Ibuprofen 400mg: treated headaches, minor injuries, altitude headaches (take preventively during ascent, not after symptoms start), menstrual pain. Used on approximately 80% of trips.

Loperamide (Imodium): treated traveler's diarrhea in situations where being incapacitated wasn't an option (long bus journeys, flights, important day plans). Critical note: this treats the symptom, not the cause — if diarrhea is accompanied by fever or blood, see a doctor.

Oral rehydration salts: treated the dehydration component of stomach illness, heat exhaustion in Vietnam in July. Effective and cheap.

Antifungal powder: treated foot fungus acquired from hostel showers. Worth including if you're in warm climates with communal shower situations.

Antihistamine (cetirizine): treated insect bites, minor allergic reactions, helped with sleep on long overnight journeys. Inexpensive and multipurpose.

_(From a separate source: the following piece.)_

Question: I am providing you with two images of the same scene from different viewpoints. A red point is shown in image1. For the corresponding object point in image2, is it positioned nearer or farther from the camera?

Bandages and blister patches: used on approximately 90% of trips. Walking 10-15km/day on travel days produces blisters. Compeed blister patches are vastly superior to standard bandages for foot blisters.

Antiseptic wipes: cleaned minor cuts and scrapes in situations where running water wasn't immediately available.

Items I no longer carry: malaria prophylaxis (carry prescription for at-risk destinations, fill locally), prescription antibiotics (occasionally useful but require a prescription anyway).

The total weight and volume: fits in a small ziplock bag, approximately 200g. Worth every gram.